Assignment
Check each line of the entries for "stats" and report the ones that have it.

Page layout parsing data:
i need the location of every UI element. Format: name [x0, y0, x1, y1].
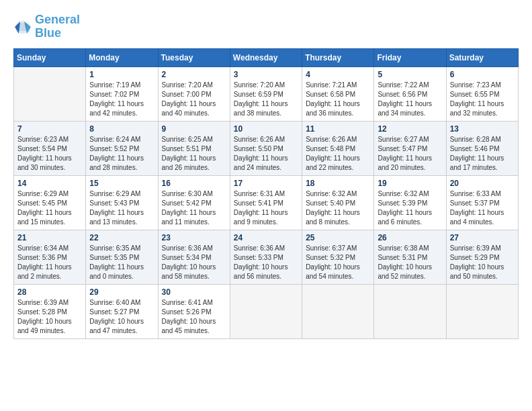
- day-info: Sunrise: 6:39 AMSunset: 5:29 PMDaylight:…: [450, 244, 515, 281]
- calendar-cell: 13Sunrise: 6:28 AMSunset: 5:46 PMDayligh…: [446, 121, 518, 175]
- day-info: Sunrise: 6:33 AMSunset: 5:37 PMDaylight:…: [450, 189, 515, 227]
- calendar-cell: 24Sunrise: 6:36 AMSunset: 5:33 PMDayligh…: [230, 230, 302, 284]
- day-number: 22: [89, 233, 154, 242]
- calendar-cell: 18Sunrise: 6:32 AMSunset: 5:40 PMDayligh…: [302, 175, 374, 230]
- day-info: Sunrise: 6:32 AMSunset: 5:39 PMDaylight:…: [378, 189, 442, 227]
- calendar-week-row: 7Sunrise: 6:23 AMSunset: 5:54 PMDaylight…: [14, 121, 519, 175]
- day-number: 25: [306, 233, 370, 242]
- calendar-cell: 5Sunrise: 7:22 AMSunset: 6:56 PMDaylight…: [374, 66, 446, 121]
- day-info: Sunrise: 7:21 AMSunset: 6:58 PMDaylight:…: [306, 81, 370, 118]
- calendar-cell: 9Sunrise: 6:25 AMSunset: 5:51 PMDaylight…: [158, 121, 230, 175]
- day-info: Sunrise: 7:22 AMSunset: 6:56 PMDaylight:…: [378, 81, 442, 118]
- day-info: Sunrise: 6:24 AMSunset: 5:52 PMDaylight:…: [89, 135, 154, 173]
- day-info: Sunrise: 6:37 AMSunset: 5:32 PMDaylight:…: [306, 244, 370, 281]
- day-number: 10: [234, 124, 298, 134]
- weekday-header: Tuesday: [158, 48, 230, 66]
- weekday-header: Friday: [374, 48, 446, 66]
- page: General Blue SundayMondayTuesdayWednesda…: [0, 0, 532, 346]
- calendar-cell: 15Sunrise: 6:29 AMSunset: 5:43 PMDayligh…: [86, 175, 158, 230]
- day-number: 1: [89, 70, 154, 79]
- day-info: Sunrise: 6:36 AMSunset: 5:34 PMDaylight:…: [162, 244, 226, 281]
- day-number: 30: [162, 287, 226, 297]
- day-info: Sunrise: 6:34 AMSunset: 5:36 PMDaylight:…: [17, 244, 82, 281]
- day-info: Sunrise: 6:40 AMSunset: 5:27 PMDaylight:…: [89, 298, 154, 336]
- day-info: Sunrise: 6:38 AMSunset: 5:31 PMDaylight:…: [378, 244, 442, 281]
- day-number: 18: [306, 179, 370, 188]
- weekday-header: Thursday: [302, 48, 374, 66]
- calendar-cell: 6Sunrise: 7:23 AMSunset: 6:55 PMDaylight…: [446, 66, 518, 121]
- calendar-cell: [374, 284, 446, 338]
- day-number: 11: [306, 124, 370, 134]
- day-info: Sunrise: 6:41 AMSunset: 5:26 PMDaylight:…: [162, 298, 226, 336]
- calendar-cell: 3Sunrise: 7:20 AMSunset: 6:59 PMDaylight…: [230, 66, 302, 121]
- day-info: Sunrise: 6:26 AMSunset: 5:48 PMDaylight:…: [306, 135, 370, 173]
- day-info: Sunrise: 7:23 AMSunset: 6:55 PMDaylight:…: [450, 81, 515, 118]
- day-number: 28: [17, 287, 82, 297]
- day-info: Sunrise: 6:29 AMSunset: 5:45 PMDaylight:…: [17, 189, 82, 227]
- calendar-cell: 30Sunrise: 6:41 AMSunset: 5:26 PMDayligh…: [158, 284, 230, 338]
- day-number: 27: [450, 233, 515, 242]
- day-info: Sunrise: 6:26 AMSunset: 5:50 PMDaylight:…: [234, 135, 298, 173]
- weekday-header-row: SundayMondayTuesdayWednesdayThursdayFrid…: [14, 48, 519, 66]
- day-info: Sunrise: 7:20 AMSunset: 7:00 PMDaylight:…: [162, 81, 226, 118]
- day-number: 29: [89, 287, 154, 297]
- day-info: Sunrise: 6:36 AMSunset: 5:33 PMDaylight:…: [234, 244, 298, 281]
- calendar-cell: 14Sunrise: 6:29 AMSunset: 5:45 PMDayligh…: [14, 175, 86, 230]
- calendar-cell: 16Sunrise: 6:30 AMSunset: 5:42 PMDayligh…: [158, 175, 230, 230]
- header: General Blue: [13, 13, 519, 40]
- day-number: 16: [162, 179, 226, 188]
- day-info: Sunrise: 6:29 AMSunset: 5:43 PMDaylight:…: [89, 189, 154, 227]
- logo-icon: [13, 17, 32, 36]
- day-number: 20: [450, 179, 515, 188]
- day-number: 5: [378, 70, 442, 79]
- day-info: Sunrise: 6:25 AMSunset: 5:51 PMDaylight:…: [162, 135, 226, 173]
- calendar-cell: 4Sunrise: 7:21 AMSunset: 6:58 PMDaylight…: [302, 66, 374, 121]
- weekday-header: Sunday: [14, 48, 86, 66]
- calendar-cell: [302, 284, 374, 338]
- calendar-cell: 28Sunrise: 6:39 AMSunset: 5:28 PMDayligh…: [14, 284, 86, 338]
- day-info: Sunrise: 6:39 AMSunset: 5:28 PMDaylight:…: [17, 298, 82, 336]
- day-number: 4: [306, 70, 370, 79]
- calendar-cell: 27Sunrise: 6:39 AMSunset: 5:29 PMDayligh…: [446, 230, 518, 284]
- day-number: 23: [162, 233, 226, 242]
- day-info: Sunrise: 6:23 AMSunset: 5:54 PMDaylight:…: [17, 135, 82, 173]
- day-number: 14: [17, 179, 82, 188]
- calendar-cell: 2Sunrise: 7:20 AMSunset: 7:00 PMDaylight…: [158, 66, 230, 121]
- calendar-cell: 20Sunrise: 6:33 AMSunset: 5:37 PMDayligh…: [446, 175, 518, 230]
- weekday-header: Monday: [86, 48, 158, 66]
- calendar-cell: [230, 284, 302, 338]
- calendar-cell: 26Sunrise: 6:38 AMSunset: 5:31 PMDayligh…: [374, 230, 446, 284]
- calendar-cell: 22Sunrise: 6:35 AMSunset: 5:35 PMDayligh…: [86, 230, 158, 284]
- day-info: Sunrise: 6:28 AMSunset: 5:46 PMDaylight:…: [450, 135, 515, 173]
- day-number: 26: [378, 233, 442, 242]
- day-info: Sunrise: 6:30 AMSunset: 5:42 PMDaylight:…: [162, 189, 226, 227]
- day-number: 12: [378, 124, 442, 134]
- calendar-week-row: 21Sunrise: 6:34 AMSunset: 5:36 PMDayligh…: [14, 230, 519, 284]
- day-number: 21: [17, 233, 82, 242]
- day-number: 2: [162, 70, 226, 79]
- weekday-header: Saturday: [446, 48, 518, 66]
- calendar-cell: 21Sunrise: 6:34 AMSunset: 5:36 PMDayligh…: [14, 230, 86, 284]
- day-info: Sunrise: 6:32 AMSunset: 5:40 PMDaylight:…: [306, 189, 370, 227]
- calendar-cell: [446, 284, 518, 338]
- logo-name: General Blue: [35, 13, 80, 40]
- day-number: 17: [234, 179, 298, 188]
- day-number: 7: [17, 124, 82, 134]
- day-number: 3: [234, 70, 298, 79]
- logo: General Blue: [13, 13, 80, 40]
- day-number: 6: [450, 70, 515, 79]
- calendar-week-row: 1Sunrise: 7:19 AMSunset: 7:02 PMDaylight…: [14, 66, 519, 121]
- calendar-table: SundayMondayTuesdayWednesdayThursdayFrid…: [13, 48, 519, 339]
- calendar-cell: 10Sunrise: 6:26 AMSunset: 5:50 PMDayligh…: [230, 121, 302, 175]
- calendar-cell: [14, 66, 86, 121]
- calendar-cell: 8Sunrise: 6:24 AMSunset: 5:52 PMDaylight…: [86, 121, 158, 175]
- calendar-cell: 19Sunrise: 6:32 AMSunset: 5:39 PMDayligh…: [374, 175, 446, 230]
- calendar-cell: 23Sunrise: 6:36 AMSunset: 5:34 PMDayligh…: [158, 230, 230, 284]
- svg-rect-4: [19, 23, 27, 31]
- day-number: 15: [89, 179, 154, 188]
- calendar-cell: 17Sunrise: 6:31 AMSunset: 5:41 PMDayligh…: [230, 175, 302, 230]
- calendar-week-row: 14Sunrise: 6:29 AMSunset: 5:45 PMDayligh…: [14, 175, 519, 230]
- day-info: Sunrise: 6:35 AMSunset: 5:35 PMDaylight:…: [89, 244, 154, 281]
- day-info: Sunrise: 7:20 AMSunset: 6:59 PMDaylight:…: [234, 81, 298, 118]
- calendar-cell: 7Sunrise: 6:23 AMSunset: 5:54 PMDaylight…: [14, 121, 86, 175]
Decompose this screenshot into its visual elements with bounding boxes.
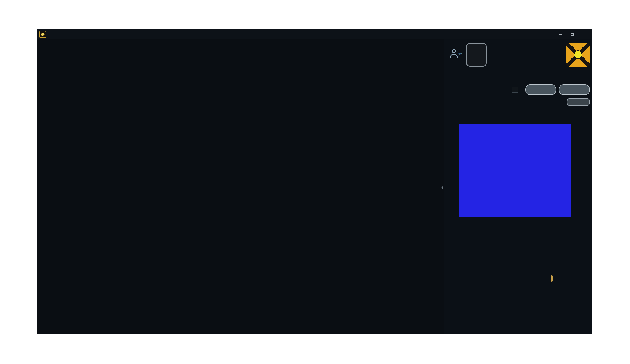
brand-row: ⇄ [444,43,592,67]
user-icon: ⇄ [448,49,460,60]
camera-panel-2 [238,39,438,334]
enable-stats-checkbox[interactable] [512,87,518,93]
close-button[interactable] [582,32,587,37]
log-scrollbar-thumb[interactable] [551,275,553,282]
heatmap-plot[interactable] [459,124,571,217]
maximize-button[interactable] [570,32,575,37]
stats-settings-row [444,98,592,106]
app-logo-icon [39,31,46,38]
heatmap-y-axis [444,124,459,217]
window-controls [558,32,592,37]
history-data-button[interactable] [559,84,590,95]
splitter-handle[interactable] [441,186,443,189]
app-window: ⇄ [37,29,592,334]
heatmap-block [444,123,592,217]
minimize-button[interactable] [558,32,563,37]
title-bar [37,29,592,39]
stats-row [444,84,592,95]
user-button[interactable]: ⇄ [446,49,462,61]
camera-panel-1 [37,39,238,334]
right-panel: ⇄ [444,39,592,334]
brand-badge [466,43,487,67]
stats-settings-button[interactable] [567,98,590,106]
company-sun-logo-icon [566,43,590,67]
stats-clear-button[interactable] [525,84,556,95]
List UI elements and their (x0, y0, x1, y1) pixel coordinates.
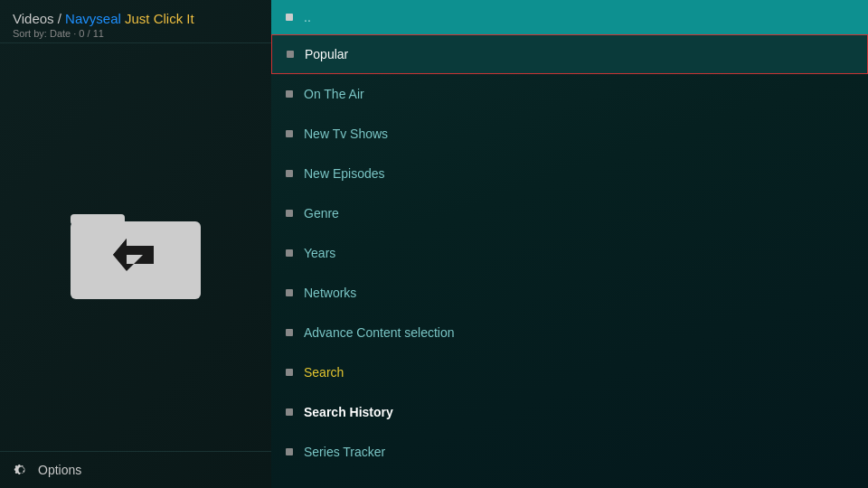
bullet-new-tv-shows (286, 130, 293, 137)
menu-list: .. Popular On The Air New Tv Shows New E… (271, 0, 868, 488)
breadcrumb-plain: Videos / (13, 11, 65, 26)
breadcrumb-blue: Navyseal (65, 11, 121, 26)
svg-rect-1 (71, 221, 201, 299)
list-item-series-tracker[interactable]: Series Tracker (271, 432, 868, 472)
bullet-years (286, 249, 293, 257)
sidebar: Videos / Navyseal Just Click It Sort by:… (0, 0, 271, 488)
bullet-search (286, 369, 293, 376)
list-item-search-history[interactable]: Search History (271, 392, 868, 432)
bullet-networks (286, 289, 293, 296)
bullet-genre (286, 210, 293, 217)
breadcrumb-yellow: Just Click It (121, 11, 194, 26)
bullet-search-history (286, 408, 293, 416)
content-area: .. Popular On The Air New Tv Shows New E… (271, 0, 868, 488)
item-label-popular: Popular (305, 47, 348, 61)
bullet-dotdot (286, 14, 293, 21)
list-item-networks[interactable]: Networks (271, 273, 868, 313)
list-item-genre[interactable]: Genre (271, 193, 868, 233)
bullet-series-tracker (286, 448, 293, 455)
bullet-on-the-air (286, 90, 293, 98)
item-label-new-tv-shows: New Tv Shows (304, 127, 388, 141)
folder-area (0, 43, 271, 451)
list-item-new-tv-shows[interactable]: New Tv Shows (271, 114, 868, 154)
list-item-search[interactable]: Search (271, 352, 868, 392)
item-label-on-the-air: On The Air (304, 87, 364, 101)
bullet-advance-content (286, 329, 293, 336)
options-label: Options (38, 463, 81, 477)
item-label-genre: Genre (304, 206, 339, 221)
list-item-dotdot[interactable]: .. (271, 0, 868, 34)
list-item-popular[interactable]: Popular (271, 34, 868, 74)
list-item-years[interactable]: Years (271, 233, 868, 273)
header: Videos / Navyseal Just Click It Sort by:… (0, 0, 271, 43)
item-label-new-episodes: New Episodes (304, 166, 385, 181)
bullet-popular (287, 51, 294, 58)
item-label-search-history: Search History (304, 405, 393, 419)
item-label-advance-content: Advance Content selection (304, 325, 455, 340)
item-label-series-tracker: Series Tracker (304, 445, 385, 459)
gear-icon (13, 461, 31, 479)
bullet-new-episodes (286, 170, 293, 177)
bottom-bar[interactable]: Options (0, 451, 271, 488)
item-label-networks: Networks (304, 286, 356, 300)
item-label-years: Years (304, 246, 335, 260)
item-label-dotdot: .. (304, 10, 311, 24)
folder-icon (63, 189, 208, 306)
breadcrumb: Videos / Navyseal Just Click It (13, 11, 259, 26)
list-item-new-episodes[interactable]: New Episodes (271, 154, 868, 193)
list-item-on-the-air[interactable]: On The Air (271, 74, 868, 114)
sort-info: Sort by: Date · 0 / 11 (13, 28, 259, 39)
item-label-search: Search (304, 365, 344, 380)
list-item-advance-content[interactable]: Advance Content selection (271, 313, 868, 352)
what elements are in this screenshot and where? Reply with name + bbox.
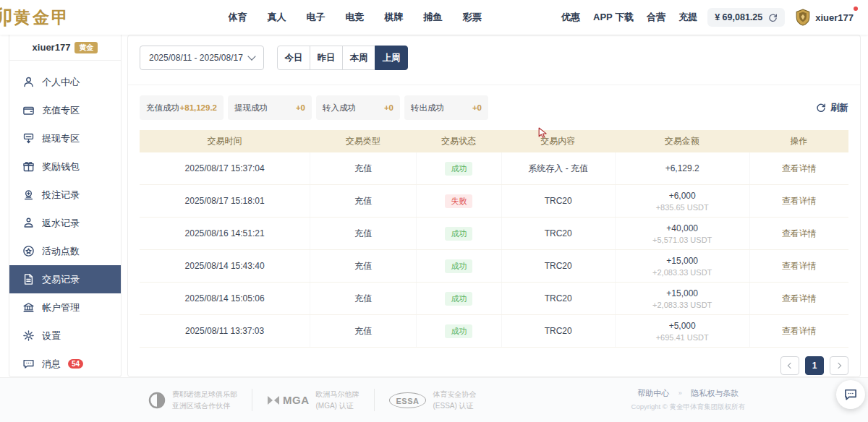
cell-time: 2025/08/17 15:18:01 [140,196,310,206]
sidebar-item-label: 帐户管理 [42,301,80,314]
nav-item[interactable]: 真人 [268,11,286,24]
table-row: 2025/08/16 14:51:21 充值 成功 TRC20 +40,000 … [140,218,848,250]
sidebar-item[interactable]: 奖励钱包 [9,152,121,181]
cell-time: 2025/08/14 15:05:06 [140,293,310,303]
essa-logo: ESSA [389,392,427,408]
main-panel: 2025/08/11 - 2025/08/17 今日昨日本周上周 充值成功 +8… [127,35,861,377]
footer-link[interactable]: 隐私权与条款 [691,388,739,399]
sidebar-item[interactable]: 投注记录 [9,181,121,209]
filter-row: 2025/08/11 - 2025/08/17 今日昨日本周上周 [128,35,860,85]
top-link[interactable]: 充提 [678,11,697,24]
sidebar-item-label: 充值专区 [42,104,80,117]
nav-item[interactable]: 彩票 [463,11,482,24]
stat-label: 提现成功 [234,103,268,113]
table-row: 2025/08/14 15:43:40 充值 成功 TRC20 +15,000 … [140,250,848,283]
column-header: 交易内容 [501,135,615,147]
cert-line: (ESSA) 认证 [433,400,476,412]
sidebar-item-label: 提现专区 [42,132,80,145]
footer-link[interactable]: 帮助中心 [637,388,669,399]
nav-item[interactable]: 体育 [229,11,247,24]
view-details-link[interactable]: 查看详情 [782,163,817,175]
main-nav: 体育真人电子电竞棋牌捕鱼彩票 [229,11,482,24]
next-page-button[interactable] [830,356,848,375]
period-tab[interactable]: 昨日 [310,46,343,70]
column-header: 交易类型 [310,135,416,147]
top-link[interactable]: APP 下载 [593,11,634,24]
feyenoord-logo [148,392,166,409]
cell-amount: +6,000 +835.65 USDT [615,185,749,217]
nav-item[interactable]: 捕鱼 [424,11,443,24]
sidebar-username: xiuer177 [33,42,71,53]
chat-button[interactable] [836,380,865,409]
nav-item[interactable]: 棋牌 [385,11,404,24]
sidebar-item[interactable]: 交易记录 [9,265,121,293]
cell-time: 2025/08/14 15:43:40 [140,261,310,271]
amount-usdt: +2,083.33 USDT [652,301,712,309]
cell-content: 系统存入 - 充值 [501,152,615,184]
amount-usdt: +5,571.03 USDT [652,236,712,244]
view-details-link[interactable]: 查看详情 [782,325,817,337]
status-badge: 成功 [445,324,472,338]
cell-type: 充值 [310,152,416,184]
sidebar-item[interactable]: 消息 54 [9,350,121,378]
period-tab[interactable]: 本周 [342,46,375,70]
top-link[interactable]: 优惠 [561,11,580,24]
amount: +15,000 [666,288,698,298]
stat-label: 充值成功 [146,103,179,113]
sidebar-item[interactable]: 活动点数 [9,237,121,265]
cert-line: 费耶诺德足球俱乐部 [172,389,237,400]
view-details-link[interactable]: 查看详情 [782,260,817,272]
view-details-link[interactable]: 查看详情 [782,195,817,207]
cell-action: 查看详情 [749,152,848,184]
date-range-select[interactable]: 2025/08/11 - 2025/08/17 [140,46,264,70]
nav-item[interactable]: 电竞 [346,11,365,24]
brand-logo[interactable]: 卯 黄金甲 [0,4,148,30]
sidebar-item-label: 投注记录 [42,189,80,202]
sidebar-item[interactable]: 个人中心 [9,68,121,96]
cell-action: 查看详情 [749,185,848,217]
content: xiuer177 黄金 个人中心 充值专区 提现专区 奖励钱包 投注记录 返水记… [0,35,868,377]
period-tab[interactable]: 上周 [375,46,408,70]
view-details-link[interactable]: 查看详情 [782,228,817,240]
amount-usdt: +2,083.33 USDT [652,268,712,277]
sidebar-item[interactable]: 帐户管理 [9,293,121,322]
column-header: 交易时间 [140,135,310,147]
cell-amount: +40,000 +5,571.03 USDT [615,218,749,249]
sidebar-item[interactable]: 提现专区 [9,124,121,152]
refresh-icon[interactable] [768,13,778,22]
amount: +15,000 [666,256,698,266]
table-row: 2025/08/11 13:37:03 充值 成功 TRC20 +5,000 +… [140,315,848,348]
view-details-link[interactable]: 查看详情 [782,293,817,305]
refresh-button[interactable]: 刷新 [816,102,848,114]
top-link[interactable]: 合营 [647,11,665,24]
sidebar-item-label: 个人中心 [42,76,80,89]
amount-usdt: +835.65 USDT [656,203,709,212]
sidebar-item[interactable]: 充值专区 [9,96,121,124]
cell-time: 2025/08/16 14:51:21 [140,228,310,238]
cell-time: 2025/08/17 15:37:04 [140,163,310,173]
balance-pill[interactable]: ¥ 69,081.25 [707,8,785,27]
cell-amount: +5,000 +695.41 USDT [615,315,749,347]
user-chip[interactable]: xiuer177 [795,9,858,26]
table-row: 2025/08/17 15:37:04 充值 成功 系统存入 - 充值 +6,1… [140,152,848,185]
notification-dot [854,7,858,11]
page-number-button[interactable]: 1 [805,356,824,375]
period-tab[interactable]: 今日 [277,46,310,70]
sidebar-user: xiuer177 黄金 [9,35,121,61]
cell-amount: +15,000 +2,083.33 USDT [615,250,749,282]
page: 卯 黄金甲 体育真人电子电竞棋牌捕鱼彩票 优惠APP 下载合营充提 ¥ 69,0… [0,0,868,422]
cell-action: 查看详情 [749,283,848,314]
cell-time: 2025/08/11 13:37:03 [140,326,310,336]
nav-item[interactable]: 电子 [307,11,326,24]
summary-stat: 充值成功 +81,129.2 [140,95,224,120]
cell-content: TRC20 [501,283,615,314]
cell-amount: +15,000 +2,083.33 USDT [615,283,749,314]
sidebar-item-label: 返水记录 [42,217,80,230]
cell-content: TRC20 [501,315,615,347]
column-header: 操作 [749,135,848,147]
sidebar-item[interactable]: 返水记录 [9,209,121,237]
sidebar-item[interactable]: 设置 [9,322,121,350]
summary-stat: 转出成功 +0 [404,95,488,120]
prev-page-button[interactable] [780,356,799,375]
transactions-table: 交易时间交易类型交易状态交易内容交易金额操作 2025/08/17 15:37:… [140,130,848,348]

Answer to the exercise
enable-stats-checkbox[interactable] [512,87,518,93]
stats-settings-row [444,98,592,106]
stats-row [444,84,592,95]
stats-settings-button[interactable] [567,98,590,106]
stats-clear-button[interactable] [525,84,556,95]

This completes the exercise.